You can be certain of that, with President Trump’s trade dispute with China nowhere near resolution. The Trump administration has barred sales of American software and componentry to firms on the so-called Entity list without an export licence.
Micron stated fourth quarter sales to Huawei – its biggest customer – were lower than anticipated. According to IHS Markit Huawei bought $1.7bn worth of DRAM and $1.1bn worth of NAND in 2018 – not just from Micron.
Micron has applied for licenses with the U.S. Department of Commerce to sell more products to Huawei. But the company said if U.S restrictions against Huawei continue it could see a worsening decline in sales to Huawei in coming quarters.
Full fiscal 2019 revenues fell 23 per cent to $23.4bn and net income fell 55 per cent to $6.31bn.
DRAM sales accounted for 63 per cent of overall revenues and were down 48 per cent on the year. NAND sales, 31 per cent of overall revenues, declined 32 per cent.

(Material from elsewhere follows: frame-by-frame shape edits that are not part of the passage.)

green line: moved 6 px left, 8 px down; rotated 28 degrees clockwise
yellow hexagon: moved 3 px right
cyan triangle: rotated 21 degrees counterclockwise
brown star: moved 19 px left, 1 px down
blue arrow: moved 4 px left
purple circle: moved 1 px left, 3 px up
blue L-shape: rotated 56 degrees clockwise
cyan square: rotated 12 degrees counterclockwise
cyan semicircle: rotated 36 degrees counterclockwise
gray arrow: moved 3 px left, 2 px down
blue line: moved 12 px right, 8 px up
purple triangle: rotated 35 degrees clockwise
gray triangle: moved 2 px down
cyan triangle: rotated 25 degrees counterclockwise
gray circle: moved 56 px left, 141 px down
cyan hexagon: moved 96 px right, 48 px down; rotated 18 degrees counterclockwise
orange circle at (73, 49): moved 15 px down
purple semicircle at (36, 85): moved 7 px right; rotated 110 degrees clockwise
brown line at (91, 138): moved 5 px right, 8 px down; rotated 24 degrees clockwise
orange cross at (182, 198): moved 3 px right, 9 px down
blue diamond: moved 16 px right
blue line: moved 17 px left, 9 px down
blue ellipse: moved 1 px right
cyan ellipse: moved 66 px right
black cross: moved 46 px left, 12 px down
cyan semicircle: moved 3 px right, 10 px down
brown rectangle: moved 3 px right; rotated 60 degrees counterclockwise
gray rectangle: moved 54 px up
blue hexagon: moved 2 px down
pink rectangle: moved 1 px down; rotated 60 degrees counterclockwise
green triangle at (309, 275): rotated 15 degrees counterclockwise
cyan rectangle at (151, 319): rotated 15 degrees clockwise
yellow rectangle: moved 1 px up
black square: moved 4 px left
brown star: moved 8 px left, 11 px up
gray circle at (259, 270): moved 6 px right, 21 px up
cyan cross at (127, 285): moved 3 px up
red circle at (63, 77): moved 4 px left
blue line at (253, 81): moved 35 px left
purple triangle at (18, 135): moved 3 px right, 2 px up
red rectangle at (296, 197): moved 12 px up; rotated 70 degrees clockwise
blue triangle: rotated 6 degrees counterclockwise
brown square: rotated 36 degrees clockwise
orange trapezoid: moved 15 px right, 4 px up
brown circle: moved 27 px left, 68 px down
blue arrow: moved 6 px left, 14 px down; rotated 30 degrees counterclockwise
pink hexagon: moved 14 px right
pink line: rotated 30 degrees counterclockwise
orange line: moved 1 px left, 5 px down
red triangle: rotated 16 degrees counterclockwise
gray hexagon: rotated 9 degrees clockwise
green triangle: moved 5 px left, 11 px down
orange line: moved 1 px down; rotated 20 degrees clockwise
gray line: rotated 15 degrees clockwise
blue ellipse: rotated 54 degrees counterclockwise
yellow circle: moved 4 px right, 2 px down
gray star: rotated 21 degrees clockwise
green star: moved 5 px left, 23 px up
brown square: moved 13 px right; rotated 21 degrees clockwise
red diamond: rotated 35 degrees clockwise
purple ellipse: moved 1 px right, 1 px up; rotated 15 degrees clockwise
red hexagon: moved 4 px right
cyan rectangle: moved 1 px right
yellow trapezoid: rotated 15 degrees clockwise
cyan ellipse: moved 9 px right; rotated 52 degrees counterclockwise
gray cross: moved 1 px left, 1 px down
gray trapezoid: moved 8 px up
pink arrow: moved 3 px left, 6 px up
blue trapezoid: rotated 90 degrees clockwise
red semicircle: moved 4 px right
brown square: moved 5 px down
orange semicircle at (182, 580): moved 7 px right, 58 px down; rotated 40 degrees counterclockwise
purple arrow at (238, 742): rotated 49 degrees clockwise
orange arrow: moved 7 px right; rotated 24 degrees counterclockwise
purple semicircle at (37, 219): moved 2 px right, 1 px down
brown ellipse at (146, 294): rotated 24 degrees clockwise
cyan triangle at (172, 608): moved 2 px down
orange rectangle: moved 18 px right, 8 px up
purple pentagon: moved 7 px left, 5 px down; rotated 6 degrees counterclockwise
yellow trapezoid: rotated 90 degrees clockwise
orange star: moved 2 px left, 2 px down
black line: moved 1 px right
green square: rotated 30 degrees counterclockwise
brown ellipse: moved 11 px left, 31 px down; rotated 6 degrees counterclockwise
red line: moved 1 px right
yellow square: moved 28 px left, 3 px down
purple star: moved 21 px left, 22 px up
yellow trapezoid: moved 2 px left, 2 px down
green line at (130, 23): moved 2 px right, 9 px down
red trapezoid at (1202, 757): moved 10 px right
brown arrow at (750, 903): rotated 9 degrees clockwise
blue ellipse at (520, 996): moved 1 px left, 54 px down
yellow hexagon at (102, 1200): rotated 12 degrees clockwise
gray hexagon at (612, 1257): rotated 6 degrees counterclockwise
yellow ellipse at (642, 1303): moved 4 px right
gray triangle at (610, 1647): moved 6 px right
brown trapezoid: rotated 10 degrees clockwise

Free cashflows were $263m for the quarter and $4.08bn for the full year. Micron has $9.3bn in cash, marketable investments, and restricted cash. Making DRAM and NAND eats capital, and Micron expects capital expenditures in fiscal 2020 to be between $7bn and $8bn.
Micron Technology President and CEO Sanjay Mehrotra said: “Micron delivered fourth quarter results ahead of expectations, capping a fiscal 2019 in which we executed well in a challenging environment, significantly improved our competitive position, and returned cash to shareholders through share repurchases.”
Q4 revenues for Micron’s four business units were:
- Compute and Networking – $1.9bn revenues – down 56 per cent
- Mobile – $1.4bn – down 26 per cent
- Storage -$848m – down 32 per cent
- Embedded – $705m – down 24 per cent
The DRAM and NAND downturns are ending, according to Micron. DRAM demand has bounced back as issues affected the first half of 2019 dissipated, while NAND elasticity – i.e. lower prices – is driving robust demand. NAND bit shipments will be higher than DRAM bit ships in the next quarter.
Micron chalked up record revenue and unit shipments in consumer SSDs and said it is positioned to gain share in the NVMe SSD market in fiscal 2020. It saw quarterly rises in demand for cloud and enterprise data centre products.
The company said it was on track to ship its first 3D XPoint products by the end of calendar 2019. That will signal the end of Intel’s monopoly in selling XPoint products.